INPUT FOR THIS TASK
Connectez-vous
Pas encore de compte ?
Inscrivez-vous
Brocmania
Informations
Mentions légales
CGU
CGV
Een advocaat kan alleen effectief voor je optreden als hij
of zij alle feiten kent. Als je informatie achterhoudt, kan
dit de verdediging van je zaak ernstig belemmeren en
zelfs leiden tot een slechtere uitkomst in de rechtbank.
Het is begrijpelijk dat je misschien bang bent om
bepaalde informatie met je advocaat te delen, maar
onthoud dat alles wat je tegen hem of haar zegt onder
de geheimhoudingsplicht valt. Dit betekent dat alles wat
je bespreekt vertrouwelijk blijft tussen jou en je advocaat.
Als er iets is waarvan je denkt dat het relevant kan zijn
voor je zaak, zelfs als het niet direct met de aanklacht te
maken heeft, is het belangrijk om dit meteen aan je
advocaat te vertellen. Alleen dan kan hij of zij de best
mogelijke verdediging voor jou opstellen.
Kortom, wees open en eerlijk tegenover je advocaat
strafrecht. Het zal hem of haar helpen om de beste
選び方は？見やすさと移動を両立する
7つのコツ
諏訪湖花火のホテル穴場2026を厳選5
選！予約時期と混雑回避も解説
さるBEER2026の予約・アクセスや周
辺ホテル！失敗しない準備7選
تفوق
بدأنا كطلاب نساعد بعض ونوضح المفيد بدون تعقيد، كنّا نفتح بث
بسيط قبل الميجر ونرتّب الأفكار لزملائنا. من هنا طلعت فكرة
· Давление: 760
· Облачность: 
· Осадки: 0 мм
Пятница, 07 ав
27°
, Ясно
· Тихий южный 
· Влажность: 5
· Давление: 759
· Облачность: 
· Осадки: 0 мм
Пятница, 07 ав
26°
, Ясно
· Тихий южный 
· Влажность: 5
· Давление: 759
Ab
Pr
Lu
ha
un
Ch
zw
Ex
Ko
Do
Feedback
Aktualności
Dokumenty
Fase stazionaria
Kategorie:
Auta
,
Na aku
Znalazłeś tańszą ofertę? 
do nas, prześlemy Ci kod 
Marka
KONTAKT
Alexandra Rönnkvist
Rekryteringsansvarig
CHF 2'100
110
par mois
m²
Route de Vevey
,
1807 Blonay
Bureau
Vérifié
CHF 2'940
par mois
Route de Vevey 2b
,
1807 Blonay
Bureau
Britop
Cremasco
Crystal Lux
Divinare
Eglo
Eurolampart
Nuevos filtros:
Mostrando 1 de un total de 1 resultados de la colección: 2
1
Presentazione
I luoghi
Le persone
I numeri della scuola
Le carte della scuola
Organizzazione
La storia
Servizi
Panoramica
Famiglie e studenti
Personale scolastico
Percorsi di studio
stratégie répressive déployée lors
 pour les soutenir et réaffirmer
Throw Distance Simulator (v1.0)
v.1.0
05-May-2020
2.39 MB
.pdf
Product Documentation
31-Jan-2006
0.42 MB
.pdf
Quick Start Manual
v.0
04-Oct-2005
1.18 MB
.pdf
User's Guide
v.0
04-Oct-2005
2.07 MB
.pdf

WORK TO BE COMPLETED
Give the lines exactly as they stand, from the line with "選！予約時期と混雑回避も解説" through the end of the material.

WRITTEN RESPONSE
選！予約時期と混雑回避も解説
さるBEER2026の予約・アクセスや周
辺ホテル！失敗しない準備7選
تفوق
بدأنا كطلاب نساعد بعض ونوضح المفيد بدون تعقيد، كنّا نفتح بث
بسيط قبل الميجر ونرتّب الأفكار لزملائنا. من هنا طلعت فكرة
· Давление: 760
· Облачность: 
· Осадки: 0 мм
Пятница, 07 ав
27°
, Ясно
· Тихий южный 
· Влажность: 5
· Давление: 759
· Облачность: 
· Осадки: 0 мм
Пятница, 07 ав
26°
, Ясно
· Тихий южный 
· Влажность: 5
· Давление: 759
Ab
Pr
Lu
ha
un
Ch
zw
Ex
Ko
Do
Feedback
Aktualności
Dokumenty
Fase stazionaria
Kategorie:
Auta
,
Na aku
Znalazłeś tańszą ofertę? 
do nas, prześlemy Ci kod 
Marka
KONTAKT
Alexandra Rönnkvist
Rekryteringsansvarig
CHF 2'100
110
par mois
m²
Route de Vevey
,
1807 Blonay
Bureau
Vérifié
CHF 2'940
par mois
Route de Vevey 2b
,
1807 Blonay
Bureau
Britop
Cremasco
Crystal Lux
Divinare
Eglo
Eurolampart
Nuevos filtros:
Mostrando 1 de un total de 1 resultados de la colección: 2
1
Presentazione
I luoghi
Le persone
I numeri della scuola
Le carte della scuola
Organizzazione
La storia
Servizi
Panoramica
Famiglie e studenti
Personale scolastico
Percorsi di studio
stratégie répressive déployée lors
 pour les soutenir et réaffirmer
Throw Distance Simulator (v1.0)
v.1.0
05-May-2020
2.39 MB
.pdf
Product Documentation
31-Jan-2006
0.42 MB
.pdf
Quick Start Manual
v.0
04-Oct-2005
1.18 MB
.pdf
User's Guide
v.0
04-Oct-2005
2.07 MB
.pdf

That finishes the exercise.